Your output should reproduce each entry exactly, with none of its pictures.

[Saved data entries]

----

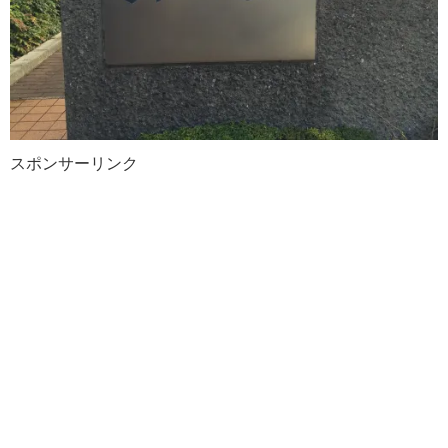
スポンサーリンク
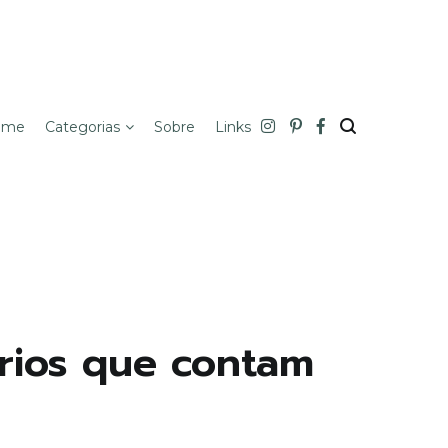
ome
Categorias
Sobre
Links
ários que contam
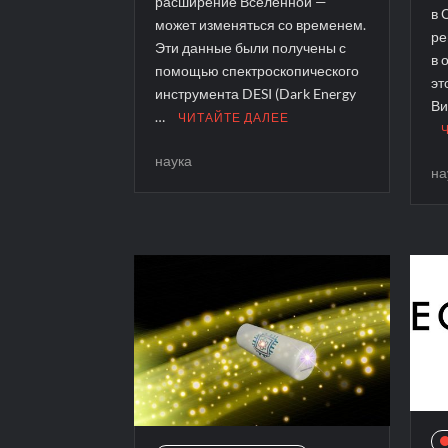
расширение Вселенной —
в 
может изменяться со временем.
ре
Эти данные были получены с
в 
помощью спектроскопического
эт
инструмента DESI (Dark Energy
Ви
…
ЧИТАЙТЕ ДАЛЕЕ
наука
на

----

> ANSWER SECTION
スポンサーリンク
ome
Categorias
Sobre
Links
ários que contam
расширение Вселенной —
в 
может изменяться со временем.
ре
Эти данные были получены с
в 
помощью спектроскопического
эт
инструмента DESI (Dark Energy
Ви
…
ЧИТАЙТЕ ДАЛЕЕ
наука
на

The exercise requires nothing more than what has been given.